Jeremy Grantham is a value investing legend.
The founder of Boston-based investment giant GMO predicted both the dot-com bubble and the financial crisis of 2008.
Today, Grantham is worried once again.
With valuations sky-high, Grantham expects U.S. stocks to be a lousy place to make money in the coming decades.
But Grantham does expect one resource to fare unusually well – timber.
Grantham predicts timber will rise an average of 4.8% annually over the next seven years.
That sounds shockingly low, I agree…
Until you realize Grantham forecasts 4.6% annual losses for U.S. large cap stocks over the same period.
Put another way, Grantham expects timber to outperform the overall U.S. stock market by an eye-popping 9.4% per year!
No wonder Grantham has called timber the “perfect investment” for anyone with a time horizon of, say, 20 years or more.
Here’s What Makes Timber Special
You’ve probably never thought of investing in timber.
Here’s why you should start…
First, timber has some unusually attractive investment characteristics.
Companies go out of business every day. Countries may even disappear off the map.
But trees grew through two world wars, the Great Depression, the rise and fall of the Soviet Union, 9/11, and even Donald Trump’s election.
Trees will keep growing, no matter the latest financial or political shock.
Second, unlike wheat or corn, trees don’t need to be harvested every year.
You can harvest trees when timber prices are up…
And delay harvests when prices are down.
In other words, “banking timber on the stump” helps smooth out prices and ensures against crashes.
Third, the global supply of timber – the rate of tree growth – is falling even as demand is exploding.
The world has lost the equivalent of 1,000 football fields of forests per hour for the last 25 years. That’s about 10% of the world’s wilderness.
Meanwhile, there’s been a surge of demand for timber, primarily from China.
Exploding demand combined with dropping supply virtually guarantees higher prices in the future.
How Timber Trumps the S&P 500
Historically, timber has been a terrific investment.
It has outperformed the S&P 500 for more than 100 years.
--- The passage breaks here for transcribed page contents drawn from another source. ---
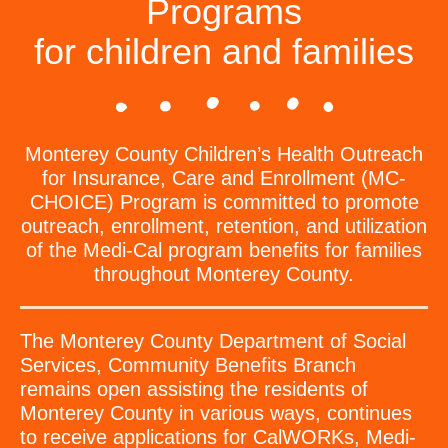
Programs
for children and families
Monterey County Children’s Health Outreach
for Insurance, Care and Enrollment (MC-
CHOICE) Program is committed to promote
outreach, enrollment, retention, and utilization
of the Medi-Cal program benefits for families
throughout Monterey County.
The Monterey County Department of Social
Services, Community Benefits Branch
remains open assisting the residents of
Monterey County in various ways, continues
to receive applications for CalWORKs, Medi-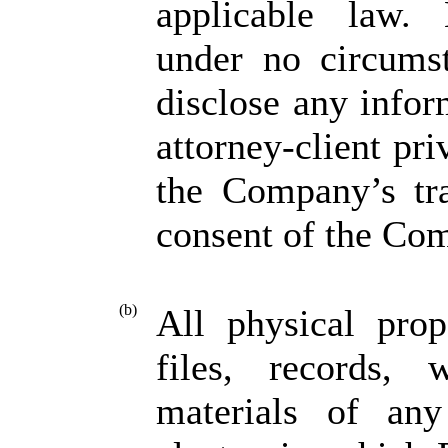
applicable law. 
under no circumst
disclose any info
attorney-client pr
the Company’s tra
consent of the Co
(b)
All physical pro
files, records, 
materials of any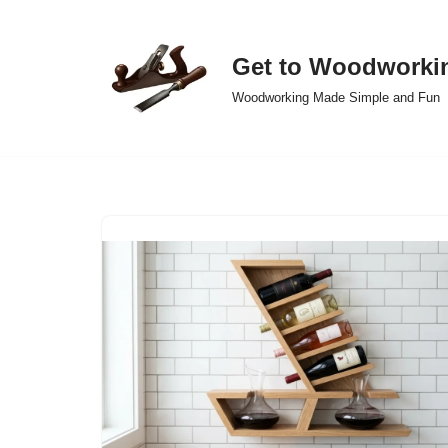
Skip
Get to Woodworki
to
Woodworking Made Simple and Fun
content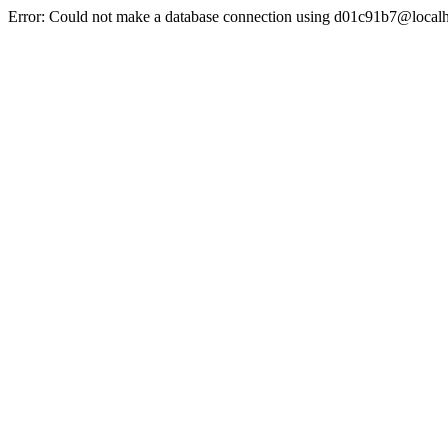
Error: Could not make a database connection using d01c91b7@localh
From 1971 to 2010, timber generated average annual returns of more than 14%.
That’s enough to have turned $10,000 into more than $1.6 million.
Timber has also been a terrific investment during times of financial crisis.
During the Great Depression, timber gained 233% even as the price of stocks fell more than 70%.
In 2008, while the S&P 500 fell 38%, the value of timber rose 9.5%.
Timber also performs exceptionally well during times of inflation.
From 1973 to 1981 – when inflation averaged 9.2% – timber prices increased by an average of 22% per year.
So if you’re looking to protect yourself against a financial crash or inflation (or both), before you look toward gold, think about timber.
How to Invest in Timber
While investing in timber is one way to insulate yourself from stock market fluctuations, it also has its hassles.
First, forests aren’t as liquid as stocks. You can’t sell timber overnight to raise cash.
Second, valuing assets that trade infrequently or aren’t generating cash is as much art as it is science. You never really know how much your timber’s worth until you try to sell it.
That’s why my favorite way to invest in timber is through the iShares Global Timber & Forestry ETF (Nasdaq: WOOD).
The most significant chunk of this ETF – 35.5% – is invested in U.S. companies.
Timber is, however, a global industry. So foreign stocks account for a much more significant portion of the Timber & Forestry ETF’s portfolio than you may expect.
Canada accounts for 17% of it. It also has significant allocations in Brazil (11%), Japan (10%) and Finland (8.8%).
Technically, the ETF is also in a stable long-term uptrend and has doubled the returns of the S&P 500 over the past two years.
So, yes, timber is an unusual resource you may have ignored.
But the investment case for timber has rarely been stronger than it is today.